Melanie Klein and Anna Guest-Jelley. Llewellyn, $17.99 trade paper (288p) ISBN 978-0-7387-3982-3

Klein and Guest-Jelley gather an array of yoga practitioners—including musician Alanis Morissette and Dr. Sara Gottfried—for whom yoga has transformed the way they think about their bodies. The “major gap in the conversation” around yoga and body image, according to Klein, is the harmful culture surrounding yoga that has formed in the last decade, thanks to an image-obsessed fitness industry eager to capitalize on the latest craze. In telling their stories, many contributors decry this culture, arguing that there’s no such thing as a “yoga body.” A hard-driving marathon runner finds her passion for yoga while recovering from an injury. A man with cerebral palsy learns to adapt the practice to his unique needs. Yoga helps a transgendered man reconnect with his body after years of self-hatred and abuse.

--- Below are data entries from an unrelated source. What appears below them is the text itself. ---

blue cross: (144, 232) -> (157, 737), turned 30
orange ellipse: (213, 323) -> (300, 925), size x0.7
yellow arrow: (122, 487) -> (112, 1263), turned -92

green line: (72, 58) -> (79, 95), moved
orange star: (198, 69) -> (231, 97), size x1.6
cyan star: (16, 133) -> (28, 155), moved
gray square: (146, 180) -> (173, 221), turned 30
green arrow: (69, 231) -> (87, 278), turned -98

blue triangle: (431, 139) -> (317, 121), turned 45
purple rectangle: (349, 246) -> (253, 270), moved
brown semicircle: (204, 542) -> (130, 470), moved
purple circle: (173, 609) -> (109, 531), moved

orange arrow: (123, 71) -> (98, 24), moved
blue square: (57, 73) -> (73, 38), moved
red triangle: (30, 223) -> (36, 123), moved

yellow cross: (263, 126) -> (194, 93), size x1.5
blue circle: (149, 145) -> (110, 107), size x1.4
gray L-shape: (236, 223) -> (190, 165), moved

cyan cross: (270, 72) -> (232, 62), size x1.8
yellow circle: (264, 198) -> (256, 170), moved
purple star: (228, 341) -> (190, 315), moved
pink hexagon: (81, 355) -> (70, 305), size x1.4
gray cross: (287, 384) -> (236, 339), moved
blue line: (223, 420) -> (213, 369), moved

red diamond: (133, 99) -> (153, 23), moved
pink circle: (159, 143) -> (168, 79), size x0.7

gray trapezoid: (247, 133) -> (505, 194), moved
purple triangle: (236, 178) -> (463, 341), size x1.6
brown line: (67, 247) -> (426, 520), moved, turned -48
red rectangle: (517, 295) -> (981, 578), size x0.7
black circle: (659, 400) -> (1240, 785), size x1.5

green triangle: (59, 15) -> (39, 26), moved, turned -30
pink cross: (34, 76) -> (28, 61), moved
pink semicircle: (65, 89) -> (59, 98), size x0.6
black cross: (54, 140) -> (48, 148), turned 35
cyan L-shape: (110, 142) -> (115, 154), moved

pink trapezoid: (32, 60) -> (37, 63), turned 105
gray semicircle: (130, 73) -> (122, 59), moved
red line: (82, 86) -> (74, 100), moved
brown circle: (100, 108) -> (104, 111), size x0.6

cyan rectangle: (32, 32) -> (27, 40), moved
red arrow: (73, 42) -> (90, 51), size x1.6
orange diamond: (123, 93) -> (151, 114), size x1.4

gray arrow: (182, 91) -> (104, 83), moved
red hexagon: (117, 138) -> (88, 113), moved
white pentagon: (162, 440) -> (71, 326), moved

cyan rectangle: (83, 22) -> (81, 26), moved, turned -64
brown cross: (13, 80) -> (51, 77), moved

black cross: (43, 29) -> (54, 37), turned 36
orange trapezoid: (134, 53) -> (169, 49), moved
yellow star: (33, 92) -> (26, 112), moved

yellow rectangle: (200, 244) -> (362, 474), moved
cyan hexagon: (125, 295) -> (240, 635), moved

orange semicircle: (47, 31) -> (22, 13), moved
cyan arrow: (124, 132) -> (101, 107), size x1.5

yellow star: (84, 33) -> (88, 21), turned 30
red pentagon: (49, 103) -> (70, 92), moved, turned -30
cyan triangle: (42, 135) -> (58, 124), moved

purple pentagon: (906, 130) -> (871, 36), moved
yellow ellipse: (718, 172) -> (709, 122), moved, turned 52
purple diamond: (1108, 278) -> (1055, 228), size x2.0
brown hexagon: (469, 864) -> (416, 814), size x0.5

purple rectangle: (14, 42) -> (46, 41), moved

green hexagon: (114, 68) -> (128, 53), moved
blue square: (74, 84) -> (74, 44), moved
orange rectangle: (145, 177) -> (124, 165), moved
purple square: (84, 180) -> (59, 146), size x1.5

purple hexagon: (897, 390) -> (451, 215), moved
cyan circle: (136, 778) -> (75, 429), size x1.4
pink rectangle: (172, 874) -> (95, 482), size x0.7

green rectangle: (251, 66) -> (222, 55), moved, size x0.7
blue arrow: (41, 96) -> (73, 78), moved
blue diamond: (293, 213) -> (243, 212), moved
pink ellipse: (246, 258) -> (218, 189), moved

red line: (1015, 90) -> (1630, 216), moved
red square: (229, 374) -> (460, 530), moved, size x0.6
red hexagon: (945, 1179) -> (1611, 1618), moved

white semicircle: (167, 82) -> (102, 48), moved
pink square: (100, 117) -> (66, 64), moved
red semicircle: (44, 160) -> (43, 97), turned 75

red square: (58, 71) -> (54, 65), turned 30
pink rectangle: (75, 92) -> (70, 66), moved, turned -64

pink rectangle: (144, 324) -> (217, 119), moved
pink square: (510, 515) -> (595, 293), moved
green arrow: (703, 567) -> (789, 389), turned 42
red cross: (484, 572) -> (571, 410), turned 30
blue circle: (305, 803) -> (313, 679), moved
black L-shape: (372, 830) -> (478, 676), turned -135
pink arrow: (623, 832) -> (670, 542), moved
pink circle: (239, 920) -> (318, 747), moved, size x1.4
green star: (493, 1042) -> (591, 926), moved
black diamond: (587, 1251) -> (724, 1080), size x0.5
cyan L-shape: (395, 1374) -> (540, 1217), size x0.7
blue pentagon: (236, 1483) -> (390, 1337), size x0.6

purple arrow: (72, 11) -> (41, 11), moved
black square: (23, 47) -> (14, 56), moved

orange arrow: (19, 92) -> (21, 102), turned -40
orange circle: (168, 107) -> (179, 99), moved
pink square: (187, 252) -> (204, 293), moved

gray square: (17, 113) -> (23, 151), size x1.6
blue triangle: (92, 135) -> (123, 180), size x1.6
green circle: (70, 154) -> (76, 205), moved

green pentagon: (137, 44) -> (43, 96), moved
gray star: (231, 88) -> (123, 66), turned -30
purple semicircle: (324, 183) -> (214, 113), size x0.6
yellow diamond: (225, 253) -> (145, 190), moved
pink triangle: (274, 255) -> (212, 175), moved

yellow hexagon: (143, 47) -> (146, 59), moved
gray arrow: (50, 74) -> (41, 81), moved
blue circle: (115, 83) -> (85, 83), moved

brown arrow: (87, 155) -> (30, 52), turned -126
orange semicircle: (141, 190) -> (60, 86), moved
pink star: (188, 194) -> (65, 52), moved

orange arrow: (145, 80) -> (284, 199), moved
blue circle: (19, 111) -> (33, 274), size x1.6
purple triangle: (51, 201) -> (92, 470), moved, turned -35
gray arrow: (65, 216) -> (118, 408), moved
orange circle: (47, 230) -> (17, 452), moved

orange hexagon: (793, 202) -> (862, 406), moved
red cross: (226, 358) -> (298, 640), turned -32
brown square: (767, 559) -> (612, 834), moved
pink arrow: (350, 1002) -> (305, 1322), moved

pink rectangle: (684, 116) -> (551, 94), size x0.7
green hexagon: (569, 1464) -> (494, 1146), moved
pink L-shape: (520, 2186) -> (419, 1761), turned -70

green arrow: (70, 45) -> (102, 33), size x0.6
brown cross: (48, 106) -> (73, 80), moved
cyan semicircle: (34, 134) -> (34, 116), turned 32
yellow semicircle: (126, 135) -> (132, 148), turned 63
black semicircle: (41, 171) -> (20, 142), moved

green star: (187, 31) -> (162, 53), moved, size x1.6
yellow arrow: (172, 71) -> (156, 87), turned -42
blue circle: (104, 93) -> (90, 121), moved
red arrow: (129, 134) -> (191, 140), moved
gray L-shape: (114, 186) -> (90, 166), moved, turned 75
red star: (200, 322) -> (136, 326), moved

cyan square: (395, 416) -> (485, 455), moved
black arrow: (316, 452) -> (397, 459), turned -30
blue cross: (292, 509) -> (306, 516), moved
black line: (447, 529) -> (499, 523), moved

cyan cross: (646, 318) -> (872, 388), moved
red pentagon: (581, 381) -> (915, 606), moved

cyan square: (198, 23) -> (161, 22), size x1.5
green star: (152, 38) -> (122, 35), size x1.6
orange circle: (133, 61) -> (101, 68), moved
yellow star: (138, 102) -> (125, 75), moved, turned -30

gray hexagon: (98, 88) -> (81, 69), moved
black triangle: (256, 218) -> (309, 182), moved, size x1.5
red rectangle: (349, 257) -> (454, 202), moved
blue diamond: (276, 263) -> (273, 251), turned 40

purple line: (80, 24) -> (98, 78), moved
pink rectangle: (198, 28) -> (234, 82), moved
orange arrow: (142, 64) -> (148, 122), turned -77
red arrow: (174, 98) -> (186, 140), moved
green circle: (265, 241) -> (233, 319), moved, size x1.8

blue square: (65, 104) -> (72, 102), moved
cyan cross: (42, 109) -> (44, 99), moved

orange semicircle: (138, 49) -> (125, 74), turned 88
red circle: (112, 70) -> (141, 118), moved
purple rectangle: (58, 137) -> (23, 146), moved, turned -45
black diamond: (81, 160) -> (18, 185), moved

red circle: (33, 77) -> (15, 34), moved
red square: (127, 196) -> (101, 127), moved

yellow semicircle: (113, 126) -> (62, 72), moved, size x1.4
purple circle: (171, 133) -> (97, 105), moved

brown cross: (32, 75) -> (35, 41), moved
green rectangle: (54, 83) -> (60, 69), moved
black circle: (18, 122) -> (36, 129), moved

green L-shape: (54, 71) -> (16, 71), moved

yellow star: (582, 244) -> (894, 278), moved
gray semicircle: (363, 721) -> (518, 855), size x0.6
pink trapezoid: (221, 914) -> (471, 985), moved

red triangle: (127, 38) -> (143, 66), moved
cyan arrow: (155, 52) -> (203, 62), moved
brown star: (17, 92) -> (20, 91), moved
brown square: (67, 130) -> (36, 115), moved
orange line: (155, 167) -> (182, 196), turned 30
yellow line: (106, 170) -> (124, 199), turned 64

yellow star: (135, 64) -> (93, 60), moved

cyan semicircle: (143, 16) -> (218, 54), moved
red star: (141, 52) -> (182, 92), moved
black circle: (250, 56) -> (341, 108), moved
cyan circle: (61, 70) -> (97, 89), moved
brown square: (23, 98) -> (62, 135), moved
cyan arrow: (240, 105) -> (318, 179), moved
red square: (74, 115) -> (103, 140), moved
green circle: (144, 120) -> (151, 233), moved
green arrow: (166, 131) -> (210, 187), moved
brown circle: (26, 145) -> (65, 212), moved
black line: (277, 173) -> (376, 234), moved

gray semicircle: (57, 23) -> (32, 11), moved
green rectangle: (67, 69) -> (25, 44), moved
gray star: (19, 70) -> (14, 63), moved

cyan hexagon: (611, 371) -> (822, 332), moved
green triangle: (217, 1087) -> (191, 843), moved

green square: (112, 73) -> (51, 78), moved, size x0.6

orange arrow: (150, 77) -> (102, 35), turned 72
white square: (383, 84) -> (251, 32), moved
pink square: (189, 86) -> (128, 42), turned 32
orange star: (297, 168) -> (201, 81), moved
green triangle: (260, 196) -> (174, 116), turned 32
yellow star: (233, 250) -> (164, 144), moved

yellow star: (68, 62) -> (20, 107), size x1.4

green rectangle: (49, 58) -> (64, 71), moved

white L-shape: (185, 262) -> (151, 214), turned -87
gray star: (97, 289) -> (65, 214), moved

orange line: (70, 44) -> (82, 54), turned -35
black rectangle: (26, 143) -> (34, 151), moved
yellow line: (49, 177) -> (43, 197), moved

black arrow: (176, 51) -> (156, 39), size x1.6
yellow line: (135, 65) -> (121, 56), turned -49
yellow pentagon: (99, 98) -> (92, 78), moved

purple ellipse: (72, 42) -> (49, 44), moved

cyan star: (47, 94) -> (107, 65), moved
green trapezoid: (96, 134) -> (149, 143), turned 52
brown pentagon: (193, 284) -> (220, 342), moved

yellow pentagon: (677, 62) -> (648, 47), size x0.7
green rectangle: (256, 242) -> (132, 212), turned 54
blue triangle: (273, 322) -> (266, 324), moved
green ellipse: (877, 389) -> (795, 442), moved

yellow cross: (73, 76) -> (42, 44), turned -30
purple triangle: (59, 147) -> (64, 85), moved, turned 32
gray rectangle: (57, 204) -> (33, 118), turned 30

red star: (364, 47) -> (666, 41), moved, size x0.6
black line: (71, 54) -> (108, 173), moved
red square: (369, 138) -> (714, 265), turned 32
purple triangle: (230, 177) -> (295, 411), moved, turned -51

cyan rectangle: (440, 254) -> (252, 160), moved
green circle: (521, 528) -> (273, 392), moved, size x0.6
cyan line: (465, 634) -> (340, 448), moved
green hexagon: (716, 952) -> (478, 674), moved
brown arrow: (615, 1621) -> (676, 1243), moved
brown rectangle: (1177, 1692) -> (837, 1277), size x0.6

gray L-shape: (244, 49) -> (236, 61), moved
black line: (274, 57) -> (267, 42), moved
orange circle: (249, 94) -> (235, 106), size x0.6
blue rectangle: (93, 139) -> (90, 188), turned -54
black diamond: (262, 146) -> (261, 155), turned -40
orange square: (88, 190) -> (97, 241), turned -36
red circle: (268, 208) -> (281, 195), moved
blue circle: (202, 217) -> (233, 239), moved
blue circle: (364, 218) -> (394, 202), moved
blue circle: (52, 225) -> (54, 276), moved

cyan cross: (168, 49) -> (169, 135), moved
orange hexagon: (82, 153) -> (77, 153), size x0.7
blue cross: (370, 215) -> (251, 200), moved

But for all the diversity represented by the book’s subjects, their stories tend to follow similar trajectories, and lessons can feel repetitive. Yoga is a “tool to move inward,” an “opportunity to connect more fully,” and the “unity of being a whole person.” In other words, whatever the question, yoga is the answer. Despite this boilerplate wisdom, the book’s message of self-love is urgent and essential. Agent: Frank Weimann, Folio Literary Management. (Oct.)